Reference no: EM1353223
1. Consider a constant payment mortgage of $100,000, maturity 30 years, interest rate 6%, monthly payments.
(a) What is the monthly payment?
(b) What is the principal payment and interest payment in the second month?
(c) What is the outstanding balance after 5 years?
2. Consider a constant amortization mortgage of $100,000, maturity 30 years, interest rate 6%, monthly payments.
(a) What is the first month's payment?
(b) What is the principal payment and interest payment in the second month?
(c) What is the outstanding balance after 5 years?
3. Consider an interest only mortgage of $100,000, maturity 30 years, interest rate 6%, monthly payments.
(a) What is the monthly payment?
(b) What is the principal payment and interest payment in the second month?
(c) What is the outstanding balance after 5 years?
4. Consider an adjustable rate mortgage of $100,000, no payment cap, no interest rate cap,
2% margin, annual adjustment, annual payments, 3 year maturity, initial index rate:
7%
(a) What is the first year's payment?
(b) If the second year index rate is 9%, and the third year index rate is 13%, what
is the second year and third year's payments?
(c) If the index rates are the same as (b), if there is an annual interest rate cap of
3%, what is second year and third year's payment?
5. Consider a constant payment mortgage of $100,000, maturity 30 years, interest rate 6%, monthly payments. What is the yield of the mortgage if
(a) No point, no prepayment.
(b) No point, prepaid after 10 years?
(c) 1 point and no prepayment
(d) 1 point, prepaid after 10 years, no prepayment penalty
(e) 1 point, prepaid after 10 years, 2% of prepayment penalty
6. Consider a constant payment mortgage of $100,000, maturity 30 years, interest rate
6%, monthly payments with 2 up front points. What is the value of the value of the mortgage after 4 years, if the market yield after 4 years is
(a) 6%
(b) 5%
(c) 7%
7. Suppose you are considering taking out a constant payment mortgage of $100,000, maturity 30 years, monthly payments. The bank offers a mortgage table with the following options:
(1). No point, 7% mortgage interest rate;
(2). 1 point, 6.5% mortgage interest rate;
(3). 2 points, 6% mortgage interest rate.

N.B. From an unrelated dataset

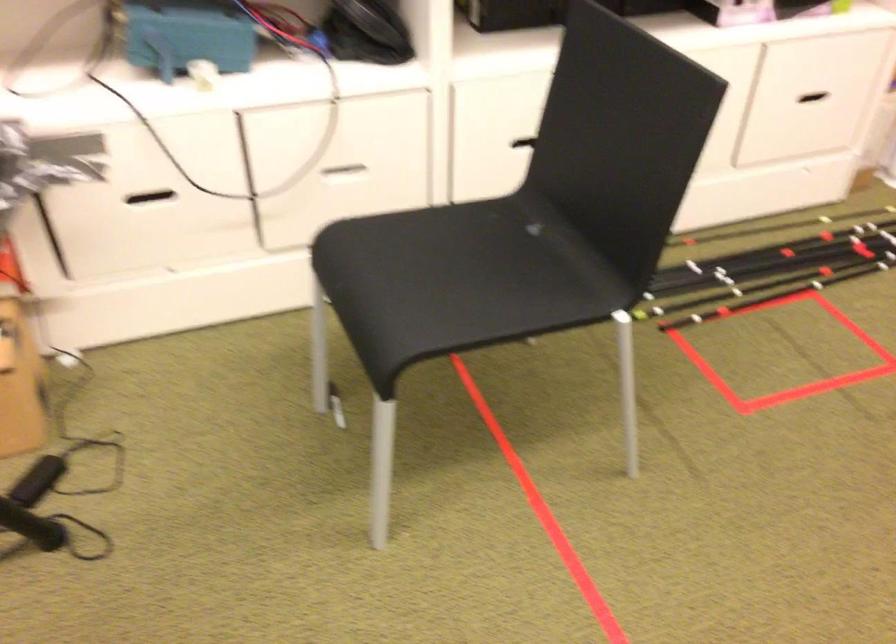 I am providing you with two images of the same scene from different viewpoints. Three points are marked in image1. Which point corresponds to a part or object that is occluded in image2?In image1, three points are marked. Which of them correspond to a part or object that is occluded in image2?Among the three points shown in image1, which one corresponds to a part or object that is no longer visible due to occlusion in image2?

Which one of the above would you choose if
(a) You will held the mortgage until maturity
(b) You will prepay the mortgage after 5 years
(c) You will prepay the mortgage after 10 years
8. Consider an adjustable rate mortgage of $100,000, no payment cap, no interest rate cap,
2% margin, annual adjustment, annual payments, 3 year maturity, initial index rate:
7%. Suppose we project that the second year index rate is 8.5%, the third year index rate is 10%. What is the APR of this ARM based on the forecasted interest rate?
9. Suppose you took out a mortgage with $100,000, 6% interest rate, 30 year amortizing and 10 year maturity balloon mortgage 5 years ago. Initially there were 2 up front points on this mortgage. Now suppose that you can refinance the existing mortgage loan with a new loan of 5 years, with 1 up front point and interest rate 5%. If the transactions cost is $5,000, do you want to refinance now? (Assuming no prepayment option value)
10. Consider a three year interest only mortgage of $1,000,000, the interest rate is 10%. Suppose the hazard rates and conditional loss rates are as follows:
Year Hazard Rate Conditional Loss Rate
1 2% 20%
2 3% 35%
3 3% 40%
a. What are the unconditional default probabilities of year 1, 2 and 3 defaults?
b. What is the yield degradation of year 2 default?
c. What is the expected rate of return on this mortgage?